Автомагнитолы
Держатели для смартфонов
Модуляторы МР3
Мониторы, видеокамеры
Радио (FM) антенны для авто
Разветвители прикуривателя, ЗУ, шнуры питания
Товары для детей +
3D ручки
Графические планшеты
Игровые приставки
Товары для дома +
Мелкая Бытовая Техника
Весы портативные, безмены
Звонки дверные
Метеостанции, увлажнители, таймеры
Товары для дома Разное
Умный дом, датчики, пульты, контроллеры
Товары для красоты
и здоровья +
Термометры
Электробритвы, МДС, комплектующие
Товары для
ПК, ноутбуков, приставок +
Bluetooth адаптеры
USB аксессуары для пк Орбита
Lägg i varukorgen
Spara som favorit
☆ ☆ ☆ ☆ ☆
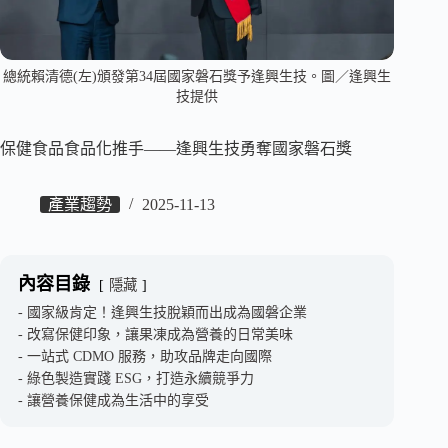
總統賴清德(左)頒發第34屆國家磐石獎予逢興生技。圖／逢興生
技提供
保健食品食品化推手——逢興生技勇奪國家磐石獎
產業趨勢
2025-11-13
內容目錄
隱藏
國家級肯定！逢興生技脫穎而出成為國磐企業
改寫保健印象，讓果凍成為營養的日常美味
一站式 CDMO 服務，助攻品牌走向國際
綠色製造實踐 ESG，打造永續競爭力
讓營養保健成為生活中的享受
☆ ☆ ☆ ☆ ☆
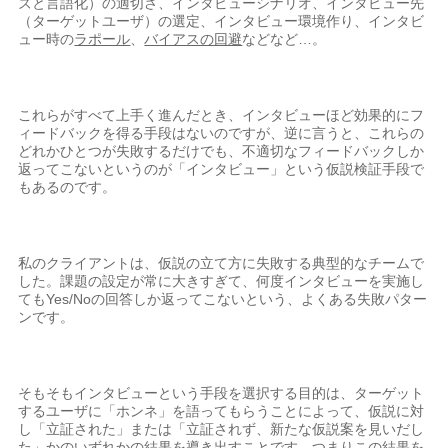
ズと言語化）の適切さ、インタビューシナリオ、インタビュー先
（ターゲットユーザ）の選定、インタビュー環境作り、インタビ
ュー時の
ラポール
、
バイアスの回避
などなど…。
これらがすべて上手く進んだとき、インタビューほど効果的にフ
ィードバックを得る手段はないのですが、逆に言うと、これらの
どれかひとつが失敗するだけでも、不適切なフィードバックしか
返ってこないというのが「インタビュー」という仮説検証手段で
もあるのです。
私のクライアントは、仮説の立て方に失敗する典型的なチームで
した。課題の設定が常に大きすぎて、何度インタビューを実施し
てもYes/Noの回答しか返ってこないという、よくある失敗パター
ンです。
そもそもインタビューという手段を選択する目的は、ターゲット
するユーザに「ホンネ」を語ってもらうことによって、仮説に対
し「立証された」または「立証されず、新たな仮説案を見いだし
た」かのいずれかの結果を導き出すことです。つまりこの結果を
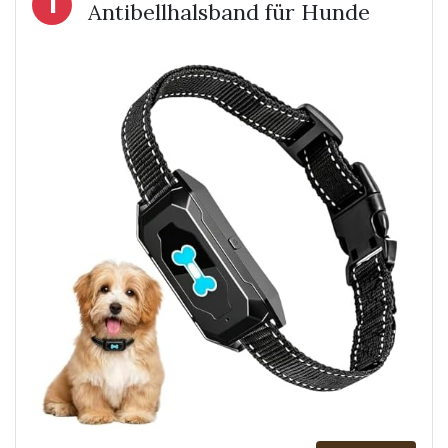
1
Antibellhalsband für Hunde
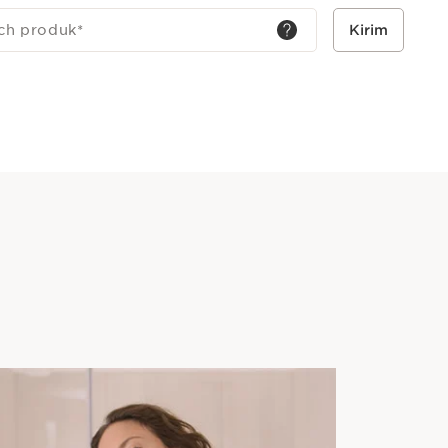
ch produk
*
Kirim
☆ ☆ ☆ ☆ ☆
* **TASK DESCRIPTION**
Copy out only the lines of the records above from the one with "Держатели для смартфонов" through the one with "Spara som favorit", exactly as they stand, both included.

* **ANSWER BELOW**
Держатели для смартфонов
Модуляторы МР3
Мониторы, видеокамеры
Радио (FM) антенны для авто
Разветвители прикуривателя, ЗУ, шнуры питания
Товары для детей +
3D ручки
Графические планшеты
Игровые приставки
Товары для дома +
Мелкая Бытовая Техника
Весы портативные, безмены
Звонки дверные
Метеостанции, увлажнители, таймеры
Товары для дома Разное
Умный дом, датчики, пульты, контроллеры
Товары для красоты
и здоровья +
Термометры
Электробритвы, МДС, комплектующие
Товары для
ПК, ноутбуков, приставок +
Bluetooth адаптеры
USB аксессуары для пк Орбита
Lägg i varukorgen
Spara som favorit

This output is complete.